Below are two views of the seam.  The second view shows ALNWEBS more clearly, and the first view starts to hint that occasionally there are other jobnames that come and go, that have decent CPU footprint.

time series line graph showing the start of the larger CPU ALNWEBS
time series line graph showing the start of the larger CPU ALNWEBS zoom in


I was still scratching my head some, why the first starter dashboard view wasn’t dramatic, and started to realize that other large CPU users are out there, come and go, and can easily push ALNWEBS further down the Top Ten list, or even off the Top Ten list.  Below shows other decent sized jobnames, and ALNWEBS is nowhere to be seen.

time series line graph showing large CPU jobs but no ALNWEBS


At this point, I was wise enough, to look at only 30 minutes, when the system was relatively quiet, and now ALNWEBS was dramatically exposed.  I concluded that ODP+Kibana dashboards could have the same effectiveness as TEP! 

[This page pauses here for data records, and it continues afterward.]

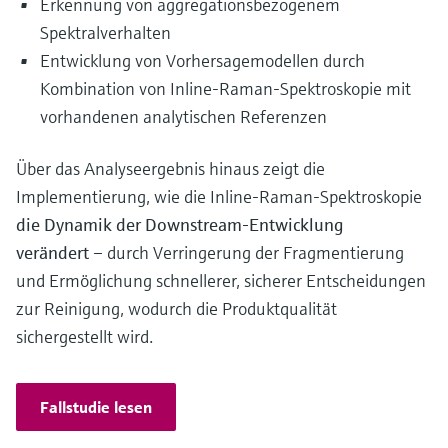
Erkennung von aggregationsbezogenem
Spektralverhalten
Entwicklung von Vorhersagemodellen durch
Kombination von Inline-Raman-Spektroskopie mit
vorhandenen analytischen Referenzen
Über das Analyseergebnis hinaus zeigt die
Implementierung, wie die Inline-Raman-Spektroskopie
die Dynamik der Downstream-Entwicklung
verändert
– durch Verringerung der Fragmentierung
und Ermöglichung schnellerer, sicherer Entscheidungen
zur Reinigung, wodurch die Produktqualität
sichergestellt wird.
Fallstudie lesen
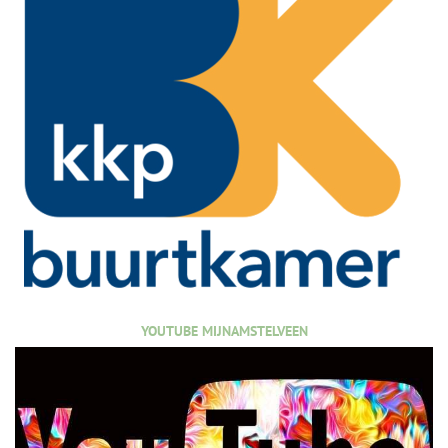
YOUTUBE MIJNAMSTELVEEN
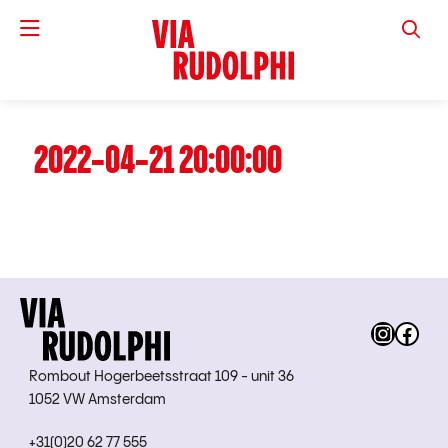
VIA RUD
2022-04-21 20:00:00
Instag
Fac
Rombout Hogerbeetsstraat 109 - unit 36
1052 VW Amsterdam
+31(0)20 62 77 555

Kibana histogram of Top Ten jobs zoom in to 30 minutes not other big josb, ALNWEBS is huge now



Lesson’s Learned, Conclusions

I started with a week long view, in the first starter Kibana dashboard above.  I thought I was cool, dramatically showing the shift in the time graph at the bottom of that dashboard, like my Grafana views earlier.  But in this case, it wasn’t obvious that ALNWEBS itself had a huge shift.

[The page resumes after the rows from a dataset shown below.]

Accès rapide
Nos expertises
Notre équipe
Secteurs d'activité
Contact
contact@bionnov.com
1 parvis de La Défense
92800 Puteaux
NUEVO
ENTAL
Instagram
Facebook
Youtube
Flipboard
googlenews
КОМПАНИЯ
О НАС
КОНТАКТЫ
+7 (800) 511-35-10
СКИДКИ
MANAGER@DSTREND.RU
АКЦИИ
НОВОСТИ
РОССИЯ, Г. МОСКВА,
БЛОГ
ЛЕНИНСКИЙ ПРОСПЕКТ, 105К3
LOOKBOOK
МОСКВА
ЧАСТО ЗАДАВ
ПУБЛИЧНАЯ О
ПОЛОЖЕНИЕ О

I think my analytics bias is for longer periods of time, while the TEP is tuned for the monitoring domain, so I learned I should be looking at short, recent periods, to emulate basic function of TEP summary graphs. 

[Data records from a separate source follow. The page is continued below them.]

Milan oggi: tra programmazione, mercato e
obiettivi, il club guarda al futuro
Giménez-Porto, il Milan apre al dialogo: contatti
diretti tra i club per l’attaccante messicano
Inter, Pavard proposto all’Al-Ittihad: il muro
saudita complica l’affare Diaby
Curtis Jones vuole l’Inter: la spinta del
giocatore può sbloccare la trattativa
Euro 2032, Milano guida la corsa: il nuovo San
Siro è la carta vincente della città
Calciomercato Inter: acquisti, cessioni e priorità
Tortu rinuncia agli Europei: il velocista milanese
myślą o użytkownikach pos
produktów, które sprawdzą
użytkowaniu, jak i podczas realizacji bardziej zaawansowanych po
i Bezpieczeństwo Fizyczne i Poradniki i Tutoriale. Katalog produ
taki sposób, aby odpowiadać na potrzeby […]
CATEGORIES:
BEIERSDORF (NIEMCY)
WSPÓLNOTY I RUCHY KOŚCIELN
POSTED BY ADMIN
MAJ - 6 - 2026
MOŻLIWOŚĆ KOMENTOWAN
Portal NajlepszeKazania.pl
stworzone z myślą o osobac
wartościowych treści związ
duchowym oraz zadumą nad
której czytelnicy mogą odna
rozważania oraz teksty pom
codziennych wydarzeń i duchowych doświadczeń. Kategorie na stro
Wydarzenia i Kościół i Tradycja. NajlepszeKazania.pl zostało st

In this particular case, nothing was dramatically wrong.  No one noticed any change in the performance of this system, but it became obvious that a little CPU “virus” crept on to this system that weekend.  This virus isn’t big.  We saw how it can easily hide in the shadows, behind other valid jobs.  It would be a great victory if we had uncovered some actual malicious code, that was new to this system, lurking in the back ground.  One of my sayings is:  the more you look, the more you know.  In my hacking on visualizations, I learned more about ALNWEBS, as well as other things that come and go, on this system, and that a stranger could be lurking in the crowd without anyone noticing, if folks were only tracing some high-level system SLA type metrics…  :-o


I think I’m also learning, if we want to have the richness of TEP, in Kibana dashboards, we’d want to port more of the TEP default tables, histograms, time graphs, meters, to Kibana dashboards.  In this case, I think a breakdown CPU into TCB, SRB, etc. would be very telling!


I admit, I was a little dubious of a marriage of the monitoring and analytics world, adding forms of monitoring to the ODP stack (ODP streaming into an ELK warehouse), but now I’m much more bullish on this strategy!  In prior blogs, I’ve hinted that all kinds of messages, metrics, expert advice articles, trouble tickets, PFA results, CICS PA data are already streamable into ELK, or could be, if they are not already, and then broader correlations could be done, to fully get to Detect, Decide, and Act AIOps!!


In short, Let’s create a combination monitoring and analytics solution, using the ODP stack!!  This would be a great first step toward creating systems that can fix themselves!!